Monday, November 30, 2015

Black Poetry After the Black Arts Movement Presents: Webinars with Mariahadessa Ekere Tallie and Sonia Sanchez

Please join Project HBW TOMORROW as we have a conversation with Mariahadessa Ekere Tallie in our 6th webinar of the semester! On Thursday, December 3rd Project HBW will talk with Sonia Sanchez.



Mariahadessa Ekere Tallie is the author of two books of poetry, Dear Continuum: Letters to a Poet Crafting Liberation and Karma’s Footsteps, and is also the Poetry Editor of African Voices, a literary magazine. Her work focuses on women, race, ancestry, violence and the healing power of art, has been published in North American Review, WSQ: Women’s Studies Quarterly, Black Renaissance Noire, VIDA, Crab Orchard Review, BOMB, Paris/Atlantic,and Listen Up!, and has been the subject of a short film, I Leave My Colors Everywhere. She was a runner-up in the 2014 Missouri Review Soundbooth audio poetry contest and is the recipient of a Queens Council of the Arts grant for her research on herbalists of the African Diaspora. Her work “Strut,” a collaboration with her husband, photographer Dominique Sindayiganza, deals with body-image, self-acceptance, and the role of capitalism in women’s issues about their appearances. She has taught at the City University of New York, York College and Medgar Evers College.
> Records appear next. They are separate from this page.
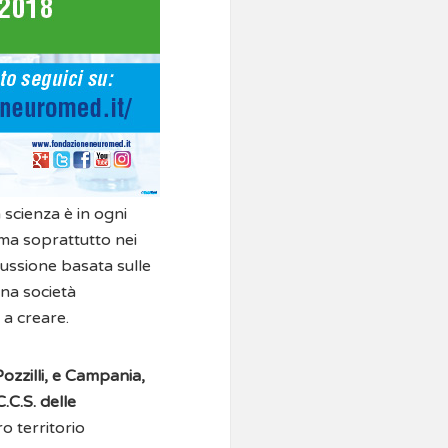
 scienza è in ogni
 ma soprattutto nei
scussione basata sulle
una società
 a creare.
Pozzilli, e Campania,
.C.S. delle
ro territorio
Tuesday, December 1st, 2015
2:00 PM EST / 1:00 PM CST / 12:00 PM MST / 11:00 AM PST
This webinar will be moderated by Tara Betts, NEH Summer Scholar.





A central figure in the Black Arts Movement, Sonia Sanchez has authored sixteen books of poetry and plays, including Morning Haiku; Shake Loose My Skin: New and Selected Poems; Does Your House Have Lions?; I’ve Been a Woman: New and Selected Poems; A Blues Book for Blue Black Magical Women; Love Poems; We a BaddDDD People; and Homecoming. She received an American Book Award from the Before Columbus Foundation for Homegirls and Handgrenades. Other awards and honors include the Robert Creeley Award, the Frost Medal, the Community Service Award from the National Black Caucus of State Legislators, the Lucretia Mott Award, the Outstanding Arts Award from the Pennsylvania Coalition of 100 Black Women, the Peace and Freedom Award from Women International League for Peace and Freedom, the Pennsylvania Governor’s Award for Excellence in the Humanities, a National Endowment for the Arts Award, and a Pew Fellowship in the Arts. Sanchez has read and lectured in the United States and around the world. She was the first Presidential Fellow at Temple University, where she began teaching in 1977, and held the Laura Carnell Chair in English there until her retirement in 1999.


Thursday, December 3rd, 2015

2:00 PM EST / 1:00 PM CST / 12:00 PM MST / 11:00 AM PST

This webinar will be moderated by Professor Evie Shockley.